Ах, в дохе медвежьей
И узнать вас трудно,
Если бы не губы
Ваши, Дон-Жуан!

В строках Второго посвящения «Хочешь мне сказать по секрету, // Что уже миновала Лету» мне слышится обращение скорее к Цветаевой, чем к Судейкиной. Кто спорит, и об актрисе вполне правомерно сказать: миновала Лету, особенно в текущее время интенсивной звуко- и видеозаписи. Но так обычно Поэт говорит о Поэте. Может быть я привыкла к штампу? Но по смыслу скорее Психее-душе, чем Путанице, скажешь: «Уже миновала Лету». Еще одна мелочь меня укрепляет в моем предположении — «сказать по секрету». Это, на мой взгляд, тоже своеобразная «описка» Ахматовой, в чьей уже расцветшей Поэме Цветаева живет секретно. Ведь зачем Судейкиной рассказывать что-либо по секрету, тайно? Не думаю, что «по секрету» Ахматова написала ради рифмы. Правда, и в Путанице можно заподозрить «приехавшую из Москвы и все на свете перепутавшую Цветаеву», о чем я говорила выше. Это не Блок, которого с помощью явных реминисценций Ахматова упорно держит на авансцене. И не Мандельштам — двойник, идущий на допрос и полулегально проживающий в Триптихе из-за осмысленной автором беспомощности перед свирепой цензурой. На текстовую перекличку с Мандельштамом я уже указывала в главке «Там их трое», где, говоря языком Собеседницы и Наследницы, «два под одним плащом — ходят дыханья», — дыханья Мандельштама и Цветаевой, и отводят под этим плащом небольшое место и для дыханья Князева.
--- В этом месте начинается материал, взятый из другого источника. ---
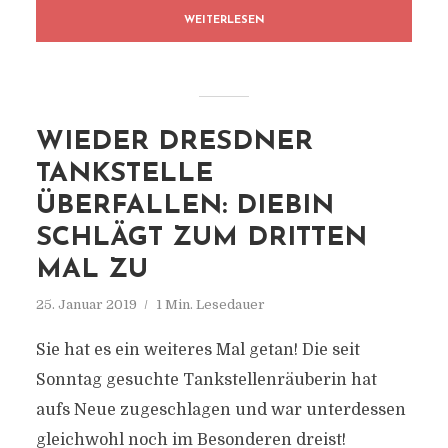
WEITERLESEN
WIEDER DRESDNER
TANKSTELLE
ÜBERFALLEN: DIEBIN
SCHLÄGT ZUM DRITTEN
MAL ZU
25. Januar 2019
1 Min. Lesedauer
Sie hat es ein weiteres Mal getan! Die seit
Sonntag gesuchte Tankstellenräuberin hat
aufs Neue zugeschlagen und war unterdessen
gleichwohl noch im Besonderen dreist!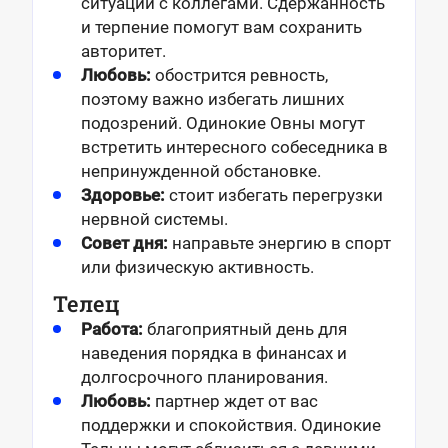
ситуации с коллегами. Сдержанность
и терпение помогут вам сохранить
авторитет.
Любовь:
обострится ревность,
поэтому важно избегать лишних
подозрений. Одинокие Овны могут
встретить интересного собеседника в
непринужденной обстановке.
Здоровье:
стоит избегать перегрузки
нервной системы.
Совет дня:
направьте энергию в спорт
или физическую активность.
Телец
Работа:
благоприятный день для
наведения порядка в финансах и
долгосрочного планирования.
Любовь:
партнер ждет от вас
поддержки и спокойствия. Одинокие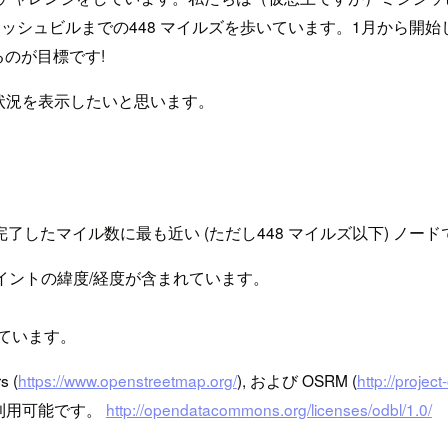
ナッシュビルまでの448 マイルズを歩いています。1月から開
るのが目標です!
状況を表示したいと思います。
了したマイル数に最も近い (ただし448 マイルズ以下) ノード
トに沿ったポイントの緯度/経度が含まれています。
。
まれています。
s (
https://www.openstreetmap.org/
), および OSRM (
http://project
利用可能です。
http://opendatacommons.org/licenses/odbl/1.0/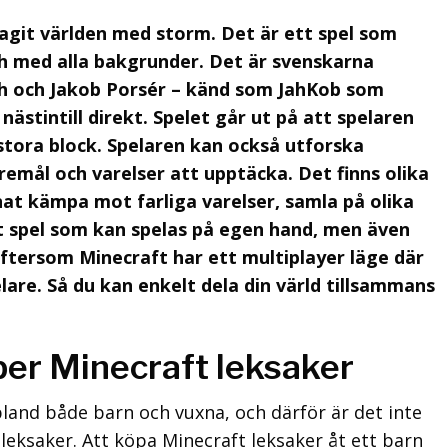
agit världen med storm. Det är ett spel som
och med alla bakgrunder. Det är svenskarna
h och Jakob Porsér – känd som JahKob som
nästintill direkt. Spelet går ut på att spelaren
stora block. Spelaren kan också utforska
remål och varelser att upptäcka. Det finns olika
nat kämpa mot farliga varelser, samla på olika
tt spel som kan spelas på egen hand, men även
ftersom Minecraft har ett multiplayer läge där
are. Så du kan enkelt dela din värld tillsammans
per Minecraft leksaker
 bland både barn och vuxna, och därför är det inte
 leksaker. Att köpa Minecraft leksaker åt ett barn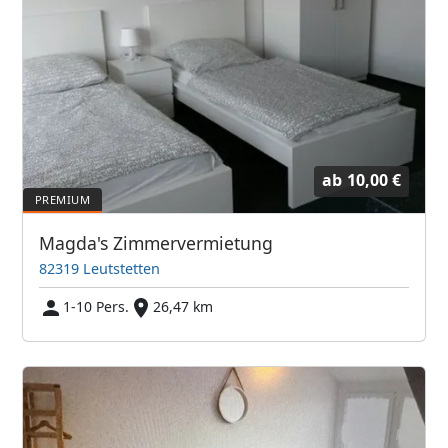
ab
10,00 €
Magda's Zimmervermietung
82319 Leutstetten
1-10 Pers.
26,47 km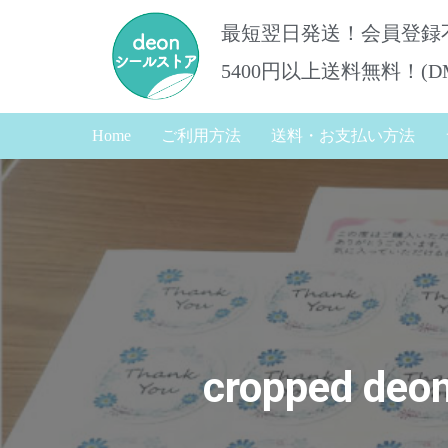
最短翌日発送！会員登録
5400円以上送料無料！​(
Home
ご利用方法
送料・お支払い方法
cropped d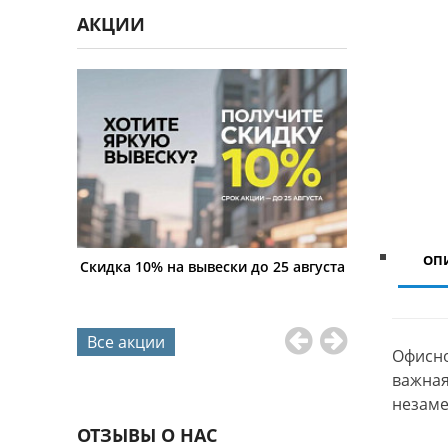
АКЦИИ
ОП
 скидка на
Скидка 10% на вывески до 25 августа
5% на новы
диодном
консультаци
Все акции
Офисно
важная
незаме
ОТЗЫВЫ О НАС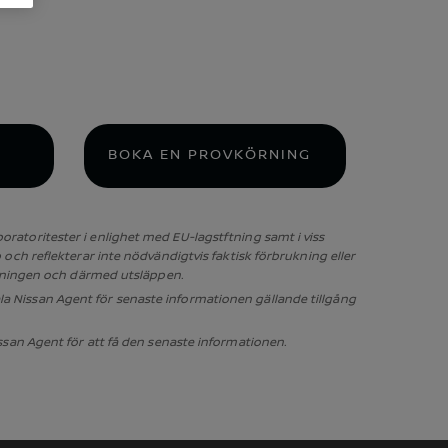
BOKA EN PROVKÖRNING
atoritester i enlighet med EU-lagstftning samt i viss
och reflekterar inte nödvändigtvis faktisk förbrukning eller
rukningen och därmed utsläppen.
ala Nissan Agent för senaste informationen gällande tillgång
ssan Agent för att få den senaste informationen.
На невинное хвастовство Цветаевой в «Нездешнем вечере» тем, что Ахматова носила в сумочке ее стихи и всем «их без конца читала, измяв до дыр», Ахматова отозвалась восклицанием отчетливым и гневным:

«Этого никогда не было. Ни ее стихов у меня в сумочке, ни трещин, ни складок» (Л. Ч., «Записки…», т. II). И вымышленное ли хвастовство? Вполне вероятно, что великодушный Мандельштам, понимая, как жаждет Цветаева ахматовского признания, и сказал нечто подобное о сумочке. Неужели это невинное бахвальство может вызвать такой гнев? И даже если Цветаева нафантазировала, дает ли такой вымысел повод к «и все на свете перепутавшая Цветаева»? Пожалуй, нет. Здесь видится мне все то же: соперничество и ревность к «новопреставленной болярыне Марине», более глубокие причины в личных и творческих взаимоотношениях, да и ахматовский комплекс. Да и стихотворение Цветаевой «Германии» вряд ли могло не возмутить Ахматову.